Task item =
What you return should be the lines of the data containing "MacBook", each in full.

Supplied material =
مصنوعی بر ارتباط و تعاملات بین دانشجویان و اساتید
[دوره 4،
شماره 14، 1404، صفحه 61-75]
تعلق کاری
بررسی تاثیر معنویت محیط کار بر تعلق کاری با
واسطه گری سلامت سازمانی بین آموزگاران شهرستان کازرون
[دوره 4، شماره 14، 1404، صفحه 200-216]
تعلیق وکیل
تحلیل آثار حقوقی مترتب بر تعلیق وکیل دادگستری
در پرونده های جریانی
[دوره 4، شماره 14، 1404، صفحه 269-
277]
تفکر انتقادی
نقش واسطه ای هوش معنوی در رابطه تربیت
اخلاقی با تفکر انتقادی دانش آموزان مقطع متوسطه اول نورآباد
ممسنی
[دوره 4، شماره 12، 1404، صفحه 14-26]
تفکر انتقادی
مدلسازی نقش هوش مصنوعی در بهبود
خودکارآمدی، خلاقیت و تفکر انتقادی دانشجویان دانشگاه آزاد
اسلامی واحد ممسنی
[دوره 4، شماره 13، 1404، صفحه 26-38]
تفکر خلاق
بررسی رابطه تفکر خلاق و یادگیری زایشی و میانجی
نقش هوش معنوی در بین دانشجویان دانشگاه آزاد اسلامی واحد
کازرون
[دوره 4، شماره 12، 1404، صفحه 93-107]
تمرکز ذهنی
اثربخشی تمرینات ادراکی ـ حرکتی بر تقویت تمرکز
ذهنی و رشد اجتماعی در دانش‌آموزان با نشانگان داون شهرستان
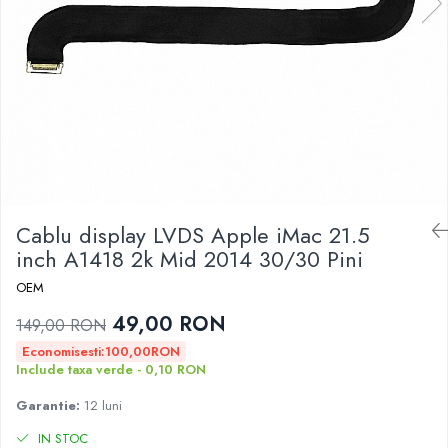
A2159 (Retina 13” 2019)
A2251 (Retina 13” 2020)
A2289 (Retina 13” 2020)
A2338 (M1/M2 13” 2020-2022)
A2442 (M1 14” 2021)
A2485 (M1 16” 2021)
A2779 (M2 14” 2023)
A2918 (M3 14” 2023)
A2992 (M3 14” 2023)
Cablu display LVDS Apple iMac 21.5
Top Piese Mac
inch A1418 2k Mid 2014 30/30 Pini
Baterii MacBook
OEM
Placi de baza
49,00 RON
Incarcatoare MacBook
149,00 RON
Display MacBook
Economisesti:
100,00
RON
Include taxa verde - 0,10 RON
Tastatura MacBook
MacBook Air
Garantie:
12 luni
A1369 (13” 2010-2011)
IN STOC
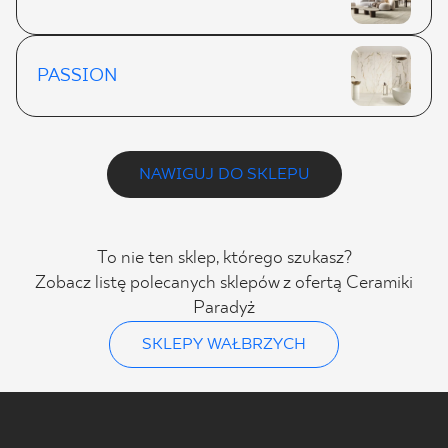
PASSION
NAWIGUJ DO SKLEPU
To nie ten sklep, którego szukasz?
Zobacz listę polecanych sklepów z ofertą Ceramiki
Paradyż
SKLEPY WAŁBRZYCH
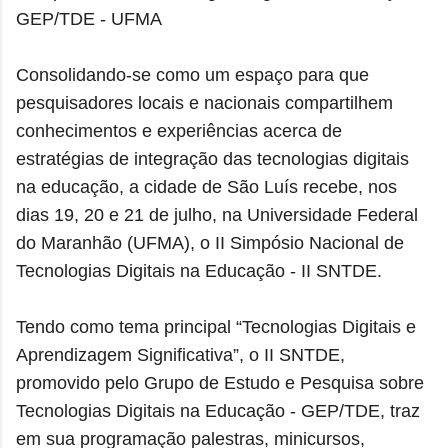
GEP/TDE - UFMA
Consolidando-se como um espaço para que
pesquisadores locais e nacionais compartilhem
conhecimentos e experiências acerca de
estratégias de integração das tecnologias digitais
na educação, a cidade de São Luís recebe, nos
dias 19, 20 e 21 de julho, na Universidade Federal
do Maranhão (UFMA), o II Simpósio Nacional de
Tecnologias Digitais na Educação - II SNTDE.
Tendo como tema principal “Tecnologias Digitais e
Aprendizagem Significativa”, o II SNTDE,
promovido pelo Grupo de Estudo e Pesquisa sobre
Tecnologias Digitais na Educação - GEP/TDE, traz
em sua programação palestras, minicursos,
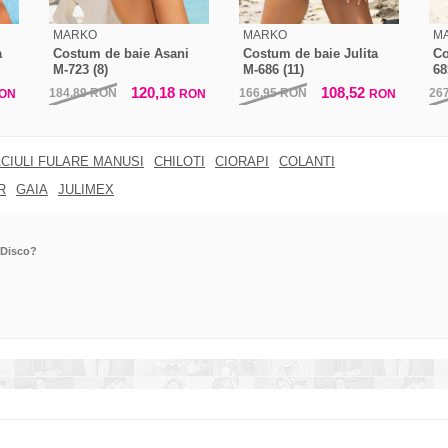
MARKO
MARKO
M
a
Costum de baie Asani
Costum de baie Julita
Co
M-723 (8)
M-686 (11)
68
120,18
108,52
184,89
RON
166,95
RON
26
ON
RON
RON
CIULI FULARE MANUSI
CHILOTI
CIORAPI
COLANTI
R
GAIA
JULIMEX
-Disco?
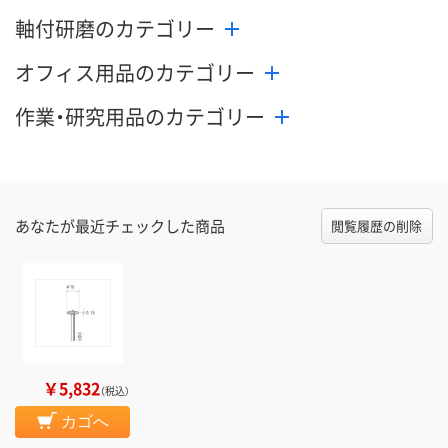
軸付研磨のカテゴリー
8月10日（月）
8月10日（月）
8月10日（月）
お届け日
オフィス用品のカテゴリー
数量
数量
数量
作業・研究用品のカテゴリー
カゴへ
カゴへ
カ
あなたが最近チェックした商品
閲覧履歴の削除
￥5,832
（税込）
カゴへ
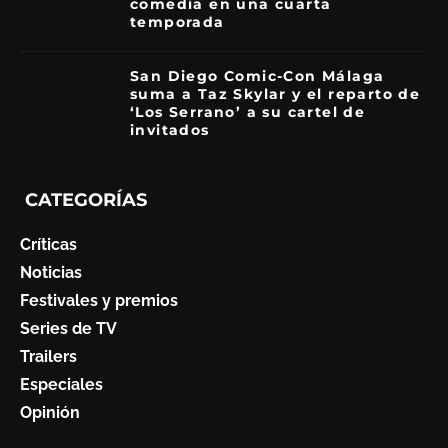
comedia en una cuarta
temporada
8.5
San Diego Comic-Con Málaga
suma a Taz Skylar y el reparto de
‘Los Serrano’ a su cartel de
invitados
CATEGORÍAS
Críticas
Noticias
Festivales y premios
Series de TV
Trailers
Especiales
Opinión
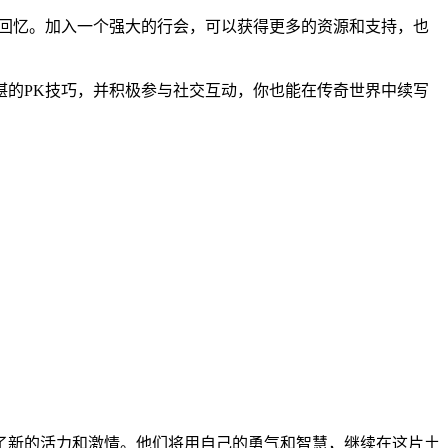
的回忆。加入一个强大的行会，可以获得更多的资源和支持，也
湛的PK技巧，并积极参与社交互动，你也能在传奇世界中续写
了新的活力和激情。他们将用自己的勇气和智慧，继续在这片土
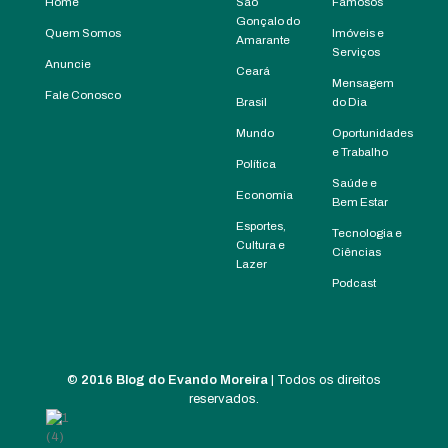
Home
São
Famosos
Gonçalo do
Quem Somos
Imóveis e
Amarante
Serviços
Anuncie
Ceará
Mensagem
Fale Conosco
Brasil
do Dia
Mundo
Oportunidades
e Trabalho
Política
Saúde e
Economia
Bem Estar
Esportes,
Tecnologia e
Cultura e
Ciências
Lazer
Podcast
©
2016 Blog do Evando Moreira
| Todos os direitos
reservados.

Exercise response =
Baterii MacBook
Incarcatoare MacBook
Display MacBook
Tastatura MacBook
MacBook Air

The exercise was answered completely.